(Provided information Opens)
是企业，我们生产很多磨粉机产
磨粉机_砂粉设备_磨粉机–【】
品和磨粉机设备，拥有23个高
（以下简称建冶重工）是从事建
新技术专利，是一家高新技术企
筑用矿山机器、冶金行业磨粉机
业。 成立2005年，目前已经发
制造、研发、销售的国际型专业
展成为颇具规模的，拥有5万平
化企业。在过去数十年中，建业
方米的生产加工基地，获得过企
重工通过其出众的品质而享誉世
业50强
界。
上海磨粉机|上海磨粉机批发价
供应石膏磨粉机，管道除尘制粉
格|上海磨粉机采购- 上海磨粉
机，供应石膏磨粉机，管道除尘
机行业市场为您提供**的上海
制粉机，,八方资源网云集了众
(Provided information Closes)
(Exercise description):
Give back the data exactly.

(Reply to the exercise):
是企业，我们生产很多磨粉机产
磨粉机_砂粉设备_磨粉机–【】
品和磨粉机设备，拥有23个高
（以下简称建冶重工）是从事建
新技术专利，是一家高新技术企
筑用矿山机器、冶金行业磨粉机
业。 成立2005年，目前已经发
制造、研发、销售的国际型专业
展成为颇具规模的，拥有5万平
化企业。在过去数十年中，建业
方米的生产加工基地，获得过企
重工通过其出众的品质而享誉世
业50强
界。
上海磨粉机|上海磨粉机批发价
供应石膏磨粉机，管道除尘制粉
格|上海磨粉机采购- 上海磨粉
机，供应石膏磨粉机，管道除尘
机行业市场为您提供**的上海
制粉机，,八方资源网云集了众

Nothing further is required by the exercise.